### EXERCISE AIM
In the listing below, find the line containing "والذي يعرف بإسم" and the line containing "على تاريخ وثقافة". Repeat exactly those two lines and every line between them, nothing more.
Segment Start: MATERIALS PROVIDED
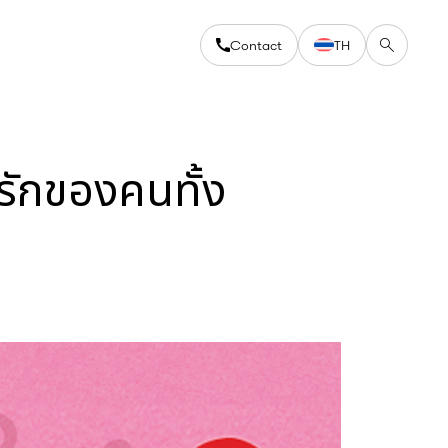
Contact
TH
รักของคนทั้ง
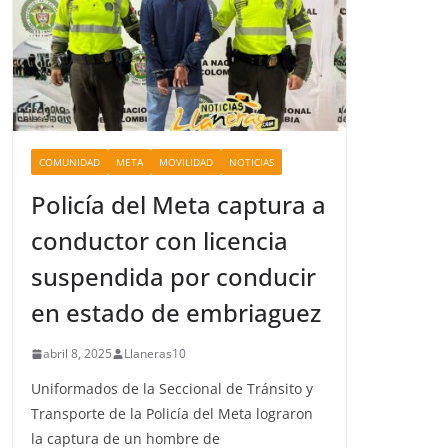
COMUNIDAD
META
MOVILIDAD
NOTICIAS
Policía del Meta captura a
conductor con licencia
suspendida por conducir
en estado de embriaguez
abril 8, 2025
Llaneras10
Uniformados de la Seccional de Tránsito y
Transporte de la Policía del Meta lograron
la captura de un hombre de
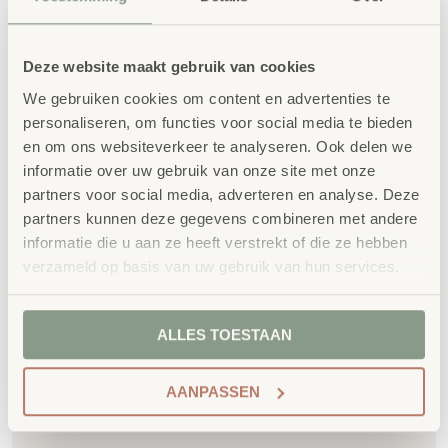
Kwaliteit
: al ons school- en
kinderopvangmeubilair is uitvoerig getest en
Deze website maakt gebruik van cookies
voldoet aan GS- en TÜV-keuringen
We gebruiken cookies om content en advertenties te
Duurzaamheid
: wij werken met circulaire
personaliseren, om functies voor social media te bieden
producten, waaronder onze
OneWood-lijn
van
en om ons websiteverkeer te analyseren. Ook delen we
100% FSC
-gecertificeerd Scandinavisch hout.
informatie over uw gebruik van onze site met onze
partners voor social media, adverteren en analyse. Deze
Daarnaast zelfs voorzien van het
partners kunnen deze gegevens combineren met andere
milieukeurmerk
EU-Ecolabel
.
informatie die u aan ze heeft verstrekt of die ze hebben
Extra informatie
verzameld op basis van uw gebruik van hun services.
SKU
1.001.009
ALLES TOESTAAN
AANPASSEN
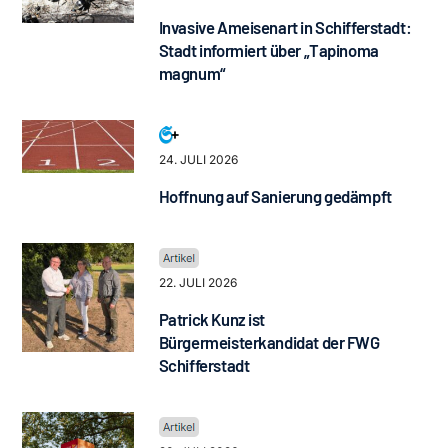
Invasive Ameisenart in Schifferstadt:
Stadt informiert über „Tapinoma
magnum“
24. JULI 2026
Hoffnung auf Sanierung gedämpft
22. JULI 2026
Patrick Kunz ist
Bürgermeisterkandidat der FWG
Schifferstadt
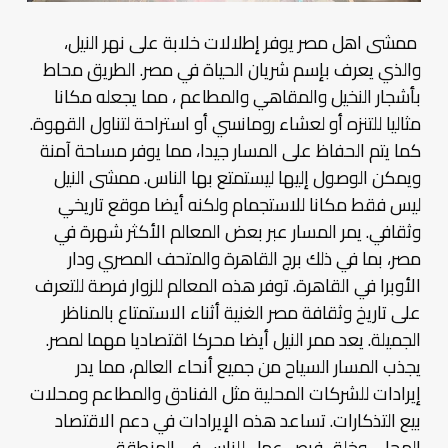
ممشى اهل مصر يوفر إطلالات خلابة على نهر النيل،
والذي يعرف بإسم شريان الحياة في مصر. الطريق محاط
بأشجار النخيل والمقاهي والمطاعم ، مما يجعله مكانا
مثاليا للتنزه أو لعشاء رومانسي أو استراحة لتناول القهوة.
كما يتم الحفاظ على المسار جيدا، مما يوفر مساحة آمنة
ويمكن الوصول إليها ليستمتع بها الناس. ممشى النيل
ليس فقط مكانا للاستجمام ولكنه أيضا موقع تاريخي
وثقافي. يمر المسار عبر بعض المعالم الأكثر شهرة في
مصر، بما في ذلك برج القاهرة والمتحف المصري ودار
الأوبرا في القاهرة. توفر هذه المعالم للزوار فرصة للتعرف
على تاريخ وثقافة مصر الغنية أثناء الاستمتاع بالمناظر
الجميلة. يعد ممر النيل أيضا محركا اقتصاديا مهما لمصر.
يجذب المسار السياح من جميع أنحاء العالم، مما يدر
إيرادات للشركات المحلية مثل الفنادق والمطاعم ومحلات
بيع التذكارات. تساعد هذه الإيرادات في دعم الاقتصاد
المحلي وخلق فرص عمل للناس في المنطقة.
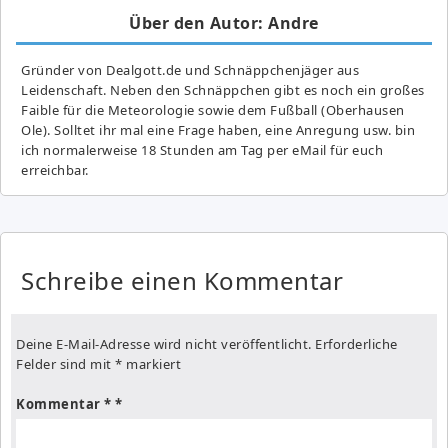
Über den Autor: Andre
Gründer von Dealgott.de und Schnäppchenjäger aus
Leidenschaft. Neben den Schnäppchen gibt es noch ein großes
Fai­ble für die Meteorologie sowie dem Fußball (Oberhausen
Ole). Solltet ihr mal eine Frage haben, eine Anregung usw. bin
ich normalerweise 18 Stunden am Tag per eMail für euch
erreichbar.
Schreibe einen Kommentar
Deine E-Mail-Adresse wird nicht veröffentlicht.
Erforderliche
Felder sind mit
*
markiert
Kommentar
*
Segment End: MATERIALS PROVIDED
### EXERCISE ANSWER
والذي يعرف بإسم شريان الحياة في مصر. الطريق محاط
بأشجار النخيل والمقاهي والمطاعم ، مما يجعله مكانا
مثاليا للتنزه أو لعشاء رومانسي أو استراحة لتناول القهوة.
كما يتم الحفاظ على المسار جيدا، مما يوفر مساحة آمنة
ويمكن الوصول إليها ليستمتع بها الناس. ممشى النيل
ليس فقط مكانا للاستجمام ولكنه أيضا موقع تاريخي
وثقافي. يمر المسار عبر بعض المعالم الأكثر شهرة في
مصر، بما في ذلك برج القاهرة والمتحف المصري ودار
الأوبرا في القاهرة. توفر هذه المعالم للزوار فرصة للتعرف
على تاريخ وثقافة مصر الغنية أثناء الاستمتاع بالمناظر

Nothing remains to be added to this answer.